This month’s Viewpoint features a two-part interview where Dana Workman sits down with Shahar Attias of Hybrid Interaction and Marc Kenigsberg from Euro Partners. In the first part of the interview, they discuss the importance of customer acquisition vs. customer retention, how operators should balance their efforts between the two, and the operators’ responsibilities.
Dana: Operators face a battle when it comes to customer acquisition and retention and where to focus their efforts even more complicated is the question of who shares the responsibility of these or do they at all.
To find out more, I spoke with Shahar Attias of Hybrid Interaction and Marc Kenigsberg from Euro Partners.

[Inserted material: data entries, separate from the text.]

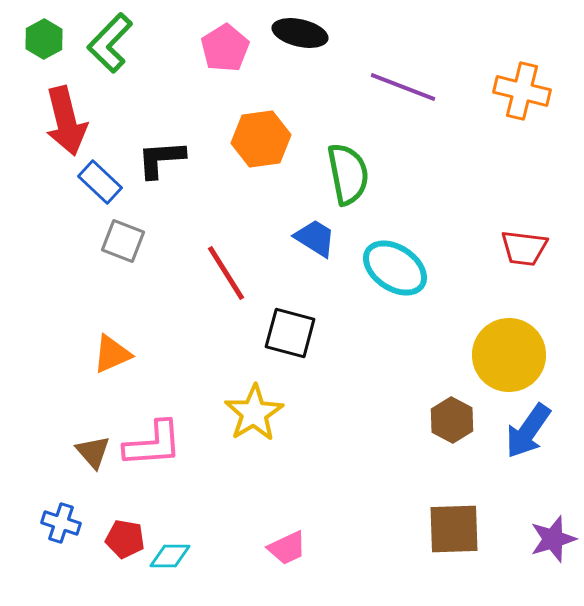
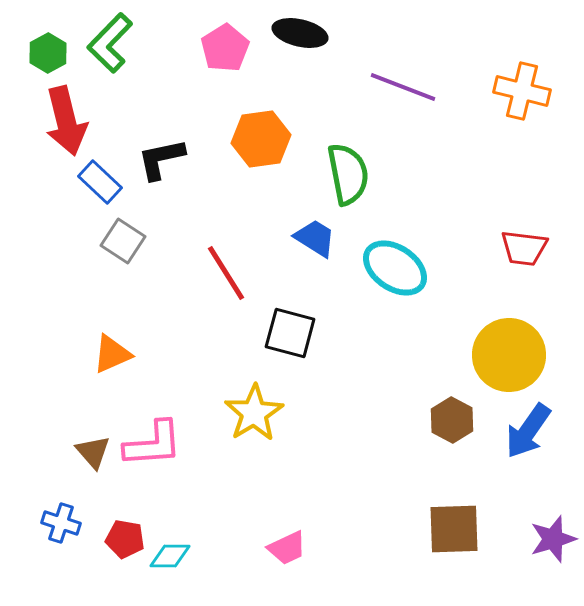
green hexagon: moved 4 px right, 14 px down
black L-shape: rotated 8 degrees counterclockwise
gray square: rotated 12 degrees clockwise
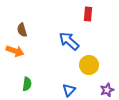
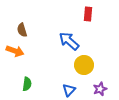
yellow circle: moved 5 px left
purple star: moved 7 px left, 1 px up
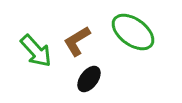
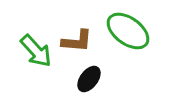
green ellipse: moved 5 px left, 1 px up
brown L-shape: rotated 144 degrees counterclockwise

Dana: I’m here with Marc Kenigsberg of Euro Partners, I’m just gonna go ahead into it. Which is more important, customer acquisition or customer retention?

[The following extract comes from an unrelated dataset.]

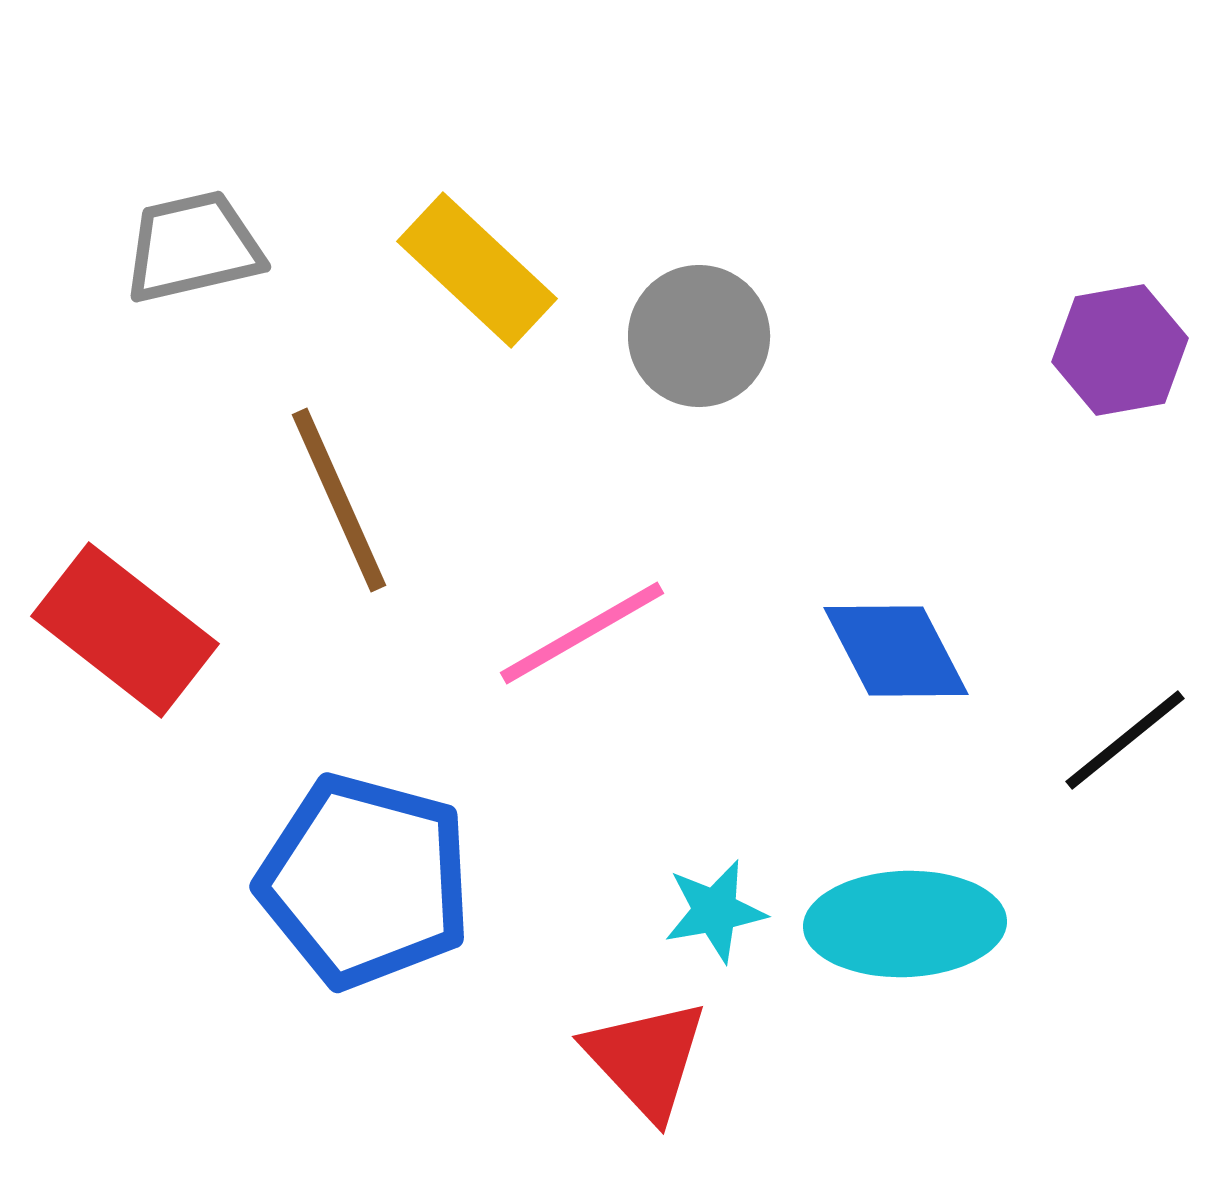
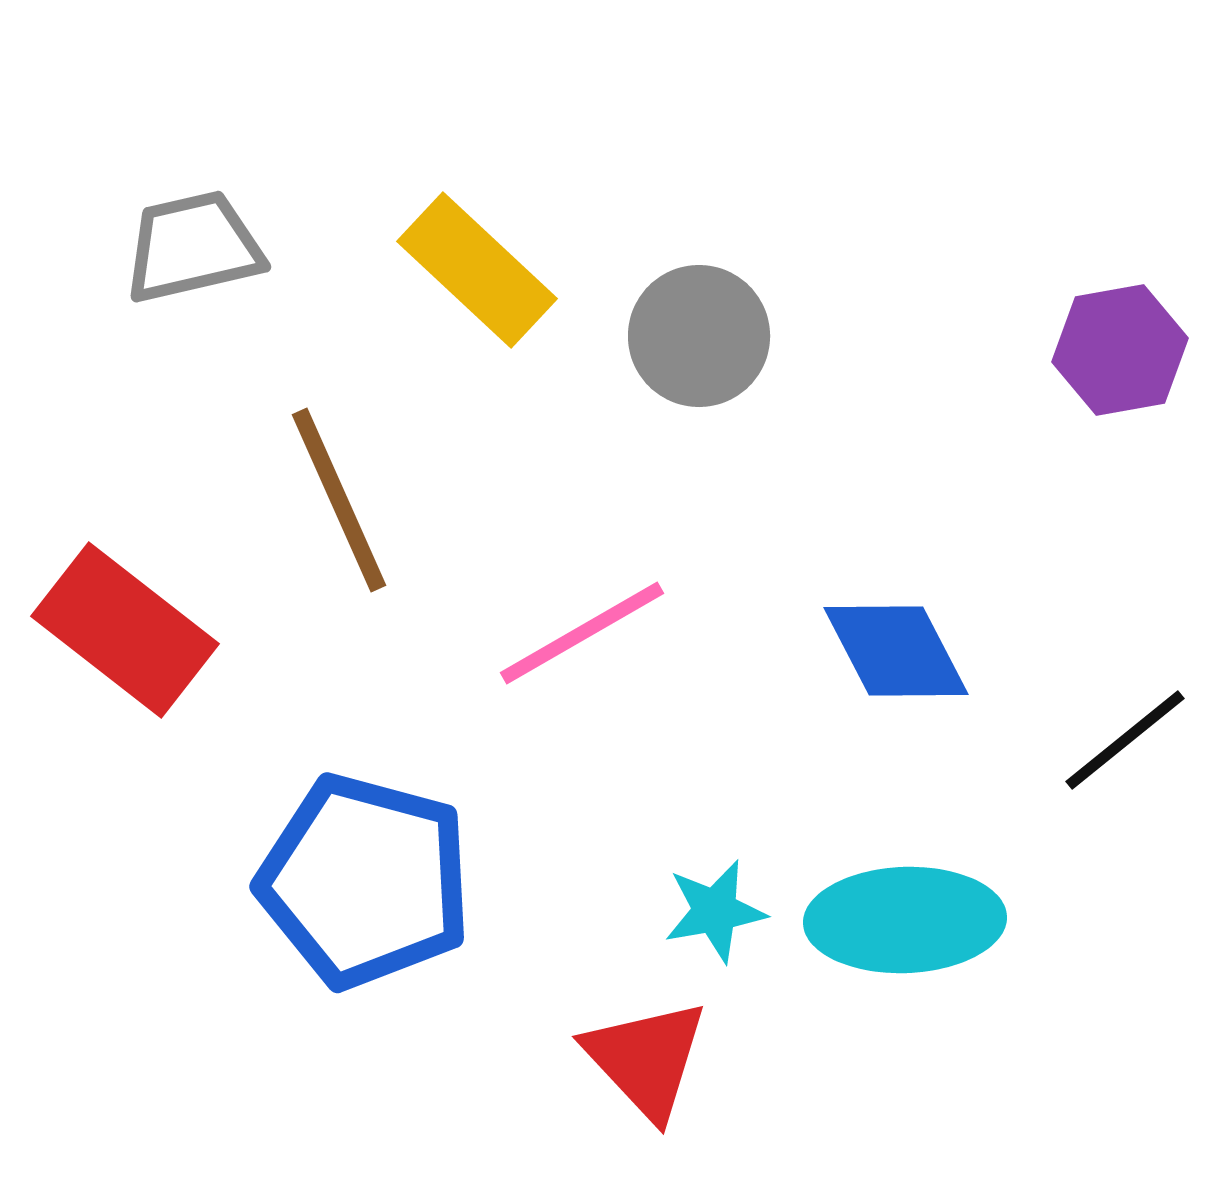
cyan ellipse: moved 4 px up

Marc Kenigsberg: I think that they’re equally important as a concept. The question is, in our industry today retention has become more important because there was such a heavy focus on acquisition. The short answer is, it depends on the life cycle of the business. However far you are in the stage of your business, that’s what determines.
Shahar Attias: Well you cannot really have one without the other cause if you won’t have new customers then you won’t have any customers to retain. However that said (inaudible) estimates pencils down the cost of bringing a new customer up to five times more retaining an existing one. On top of that, if you would like to bring a new player to the same profitability levels of existing players, you would need to pay up to 16 times more. As such, it would be much more profitable and economical to just retain the good players rather than invest more resources into bringing new ones.
Dana: How should operators balance their efforts between customer acquisition and retention?
Marc: I think it depends on where you are as well. If you’re looking to build new brand then you need to focus very very heavily on acquisition. But the two are completely inter-related. If you don’t have retention you won’t be able to spend on acquisition and if you’re not acquiring you have nothing to retain so ignoring one or the other, you’re gonna lose both.
Shahar: First of all you need to differentiate between the types of acquisition. You’ve got CPA which is Cost Per Acquisition, those types of deals means that you fully pay for the player before you even started to make money for you or even register or deposit. And then you’ve got the Revenue Share Deals. With the CPA deals, it’s a lot of heavy weight on your budget when you just start your acquisition efforts. With Revenue Share Deals then it goes along the way according to how you develop with your business. As such, it might be more effective or profitable to new businesses to begin with Revenue Share Deals on the acquisition side and think less about the retention. That said you can have simple yet effective retention strategies that goes hand in hand with your business. Going together with it, you don’t need to have all the bells and whistles like the big operators but you could have something that is simply relevant and adequate to your database as long as you narrow players correctly.
Dana: What are the best ways for operators to acquire players and keep them playing?
Marc: Big question. Ultimately there are a lot of acquisition channels but I’d say the best way to acquire players is to work with channels that make sense but to have good retention. As ironic that is, the customer behavior that you have and the way you interact with people is gonna determine if they stay so treat people like people, treat each person like an individual and don’t look at them as numbers on a spreadsheet and that’s your best chance.
Dana: Of course.
Shahar: This is how it works, when you communicate messages to your players, to your existing players, you don’t go and say ‘We have the best acquisition efforts’ or ‘We have the hottest affiliate managers in our team’. What you do, you communicate your better success stories that you’ve had within your operation. You’re big winners, you’re VIP scheme, the perks you give in your promotions, all of those, you make them USP’s for your operation and then you utilize this in order to give them back to your affiliates as converted metrics. Meaning, you can tell them you do all of those stuff that you’ve done using your retention activities. You can have a better LTV or Lifetime Value of the player. You have an improved conversion rates, you’ve got a much better retention in terms of month-to-month attrition and stuff. This is how it works.
Dana: Is it the operator’s responsibility to retain good players or is it an affiliate’s responsibility to send good players versus bonus hunters?
Marc: I think both. If you’re working on CPA as an affiliate, then you don’t really care and if someone’s gonna pay for that if you want it to continue long term seeing good players. But if you’re not retaining the players as an operator then don’t expect affiliates to keep working with you. And I think that that’s something that’s been ignored a lot in our industry and we hear this balance always, ‘Which is more important, this or that? Which is more important, acquisition or retention?’ and I think as we’ve become more mainstream as an industry and margins have become important, we’re finally growing up and realizing that…
Dana: Everything works together.
Marc: Yeah we actually have to do everything.
Shahar: Operators fully own the players. Period. So, while affiliates end the traffic, once the player has converted and become a player, it’s the operator’s responsibility to take them from this point and onward through conversion and for retention and for depositing and all of the hustle. Therefore, you cannot as an operator say, you know, ‘just bring us the best players’. It’s your responsibility to know your players, market to them relevant messages and improve retention using tactics that you learned can fit your audience.